The result was an immediate hit and what is likely to be a passel of Emmy nominations this fall. For the show’s second season, Showtime approved three weeks of shooting in Israel, where the Americans worked with members of the original Israeli crew. “I don’t think we’ll be the last American TV show to film there,” noted David Nevins, Showtime’s entertainment president. “Both Jerusalem and Tel Aviv are making pretty aggressive plays to become production centers.”
Now CBS is hoping that lightning will strike again and that Americans will also have an affinity for Israeli reality programming. The idea for “3” began when Tassler led a Women in Entertainment Mission to Israel last year for the Jewish Federation of Greater Los Angeles. There she met with Nir, who took out his iPad and showed her clips from “3.”
“I loved the show,” Tassler said. “We were looking to get into the dating world with an unscripted show, but wanted something with a strong emotional narrative and almost a documentary feel to it. What I responded to was that these women all had worldviews, and what we were following was not just about dating, but also the developing friendship between the three women.”

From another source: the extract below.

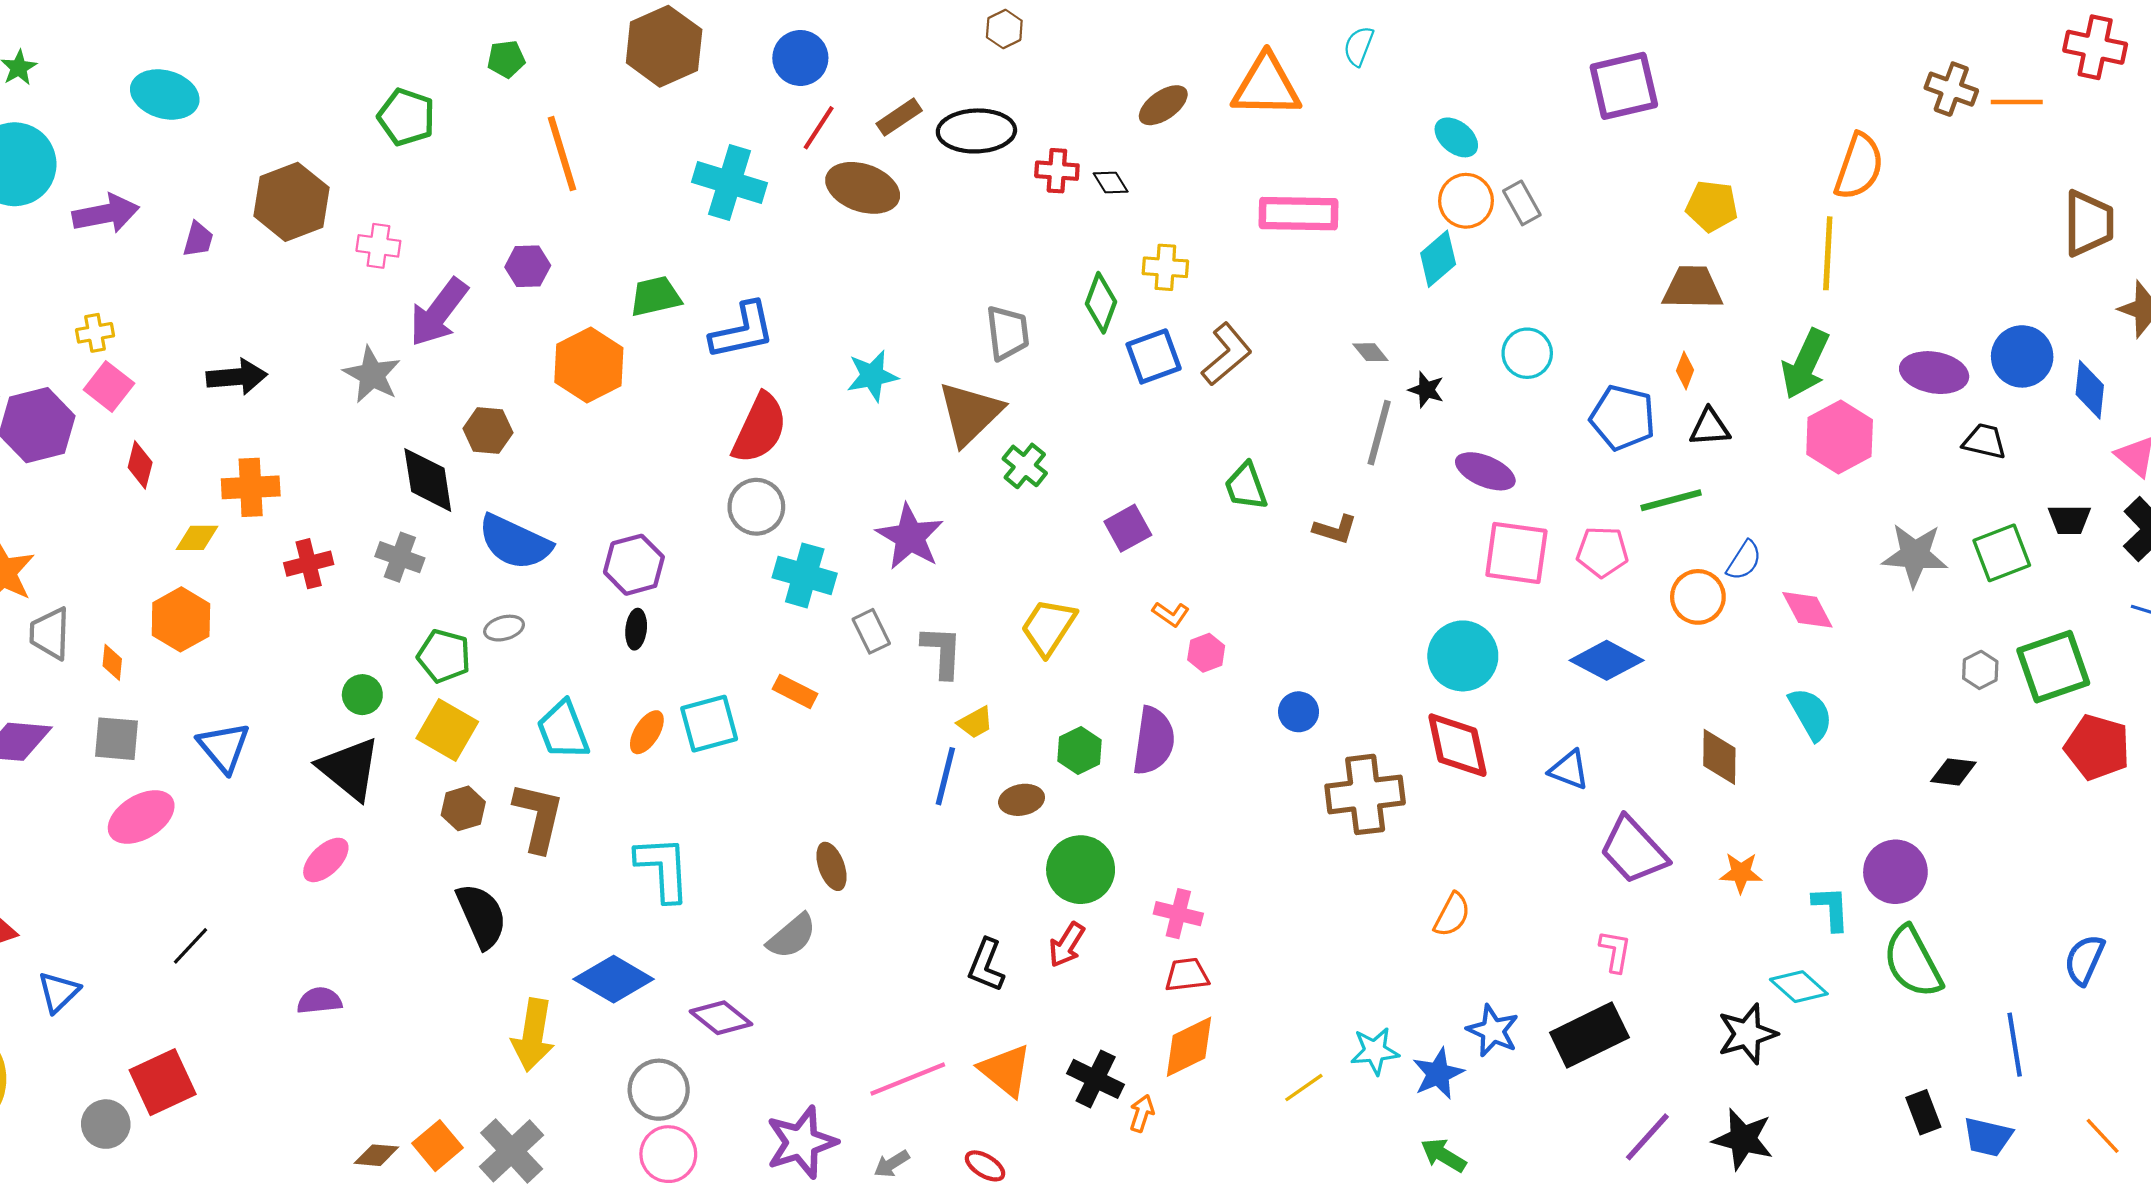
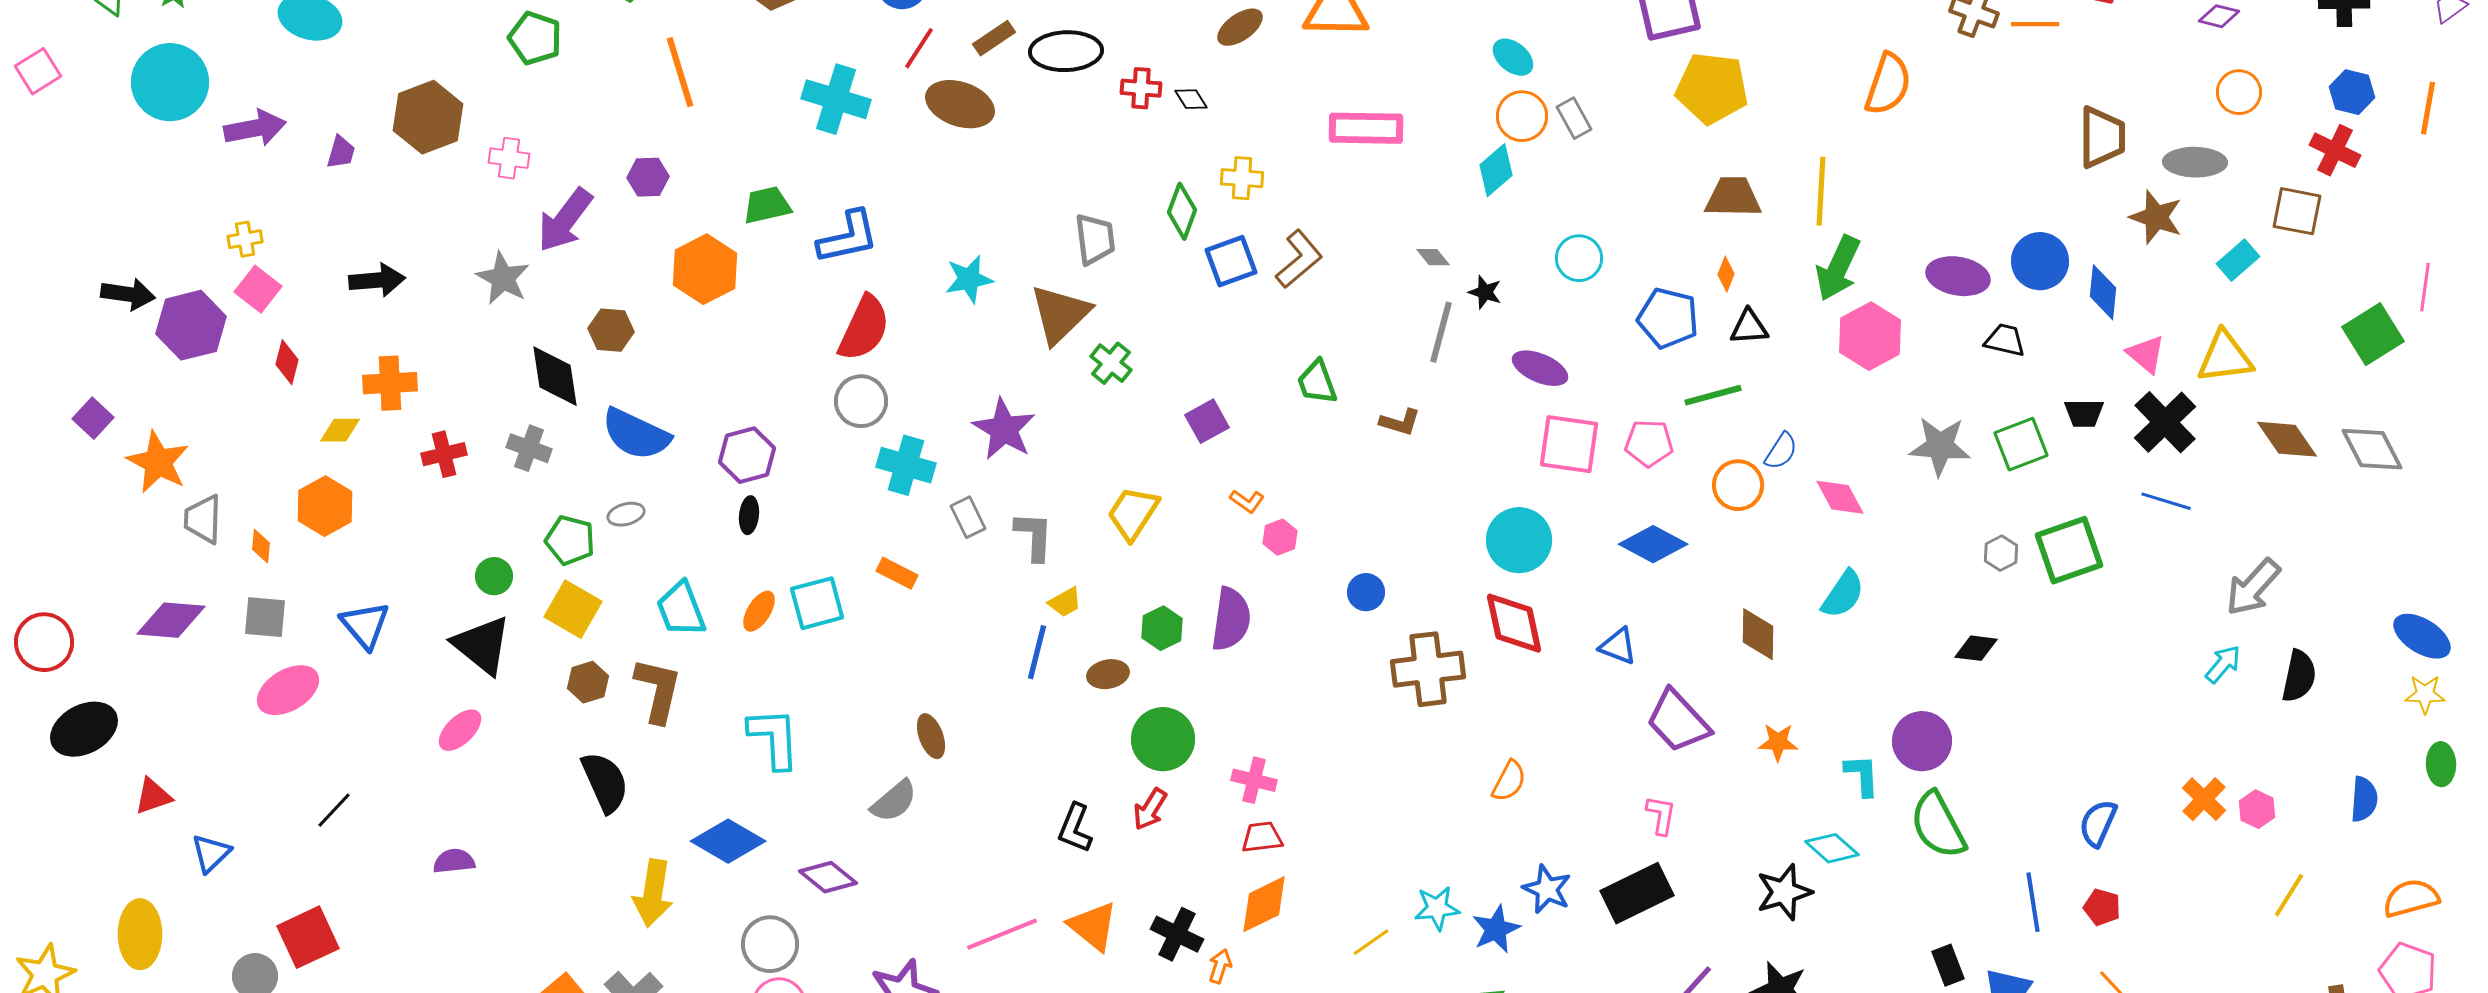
yellow pentagon: (1712, 206) -> (1712, 88), moved, size x1.5
yellow line: (1828, 253) -> (1821, 191), moved
cyan semicircle: (1811, 714) -> (1843, 594), turned 64
red pentagon: (2097, 747) -> (2102, 907), moved, size x0.6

But is America ready for a reality program about women who don’t overturn restaurant tables and throw their fists? Other than “In Treatment” and “Homeland,” none of the other Israeli imports has been renewed after the first season. There have also been several Israeli-bred shows that reached the development and pilot stages but did not make it to the air. These include “Pillars of Smoke,” a murder mystery on NBC; “Life Isn’t Everything,” a so-called divorce sitcom on CBS; “The Naked Truth” a police procedural on HBO and “Joey Dakota,” a time travel musical, on The CW.
Do the failures outweigh the successes? Not, perhaps, in television. Rosen feels that judging Israeli content on the basis of a handful of shows is an oversimplification. “I don’t think that has anything to do with Israel,” he said. “What’s the success rate of any new series, 20%? That a show doesn’t work isn’t an issue of nationality.”
“There are so many factors,” he added. “That a show makes the schedule, that’s an enormous amount of success right there.”
Curt Schleier is a freelance writer who teaches business writing to corporate executives.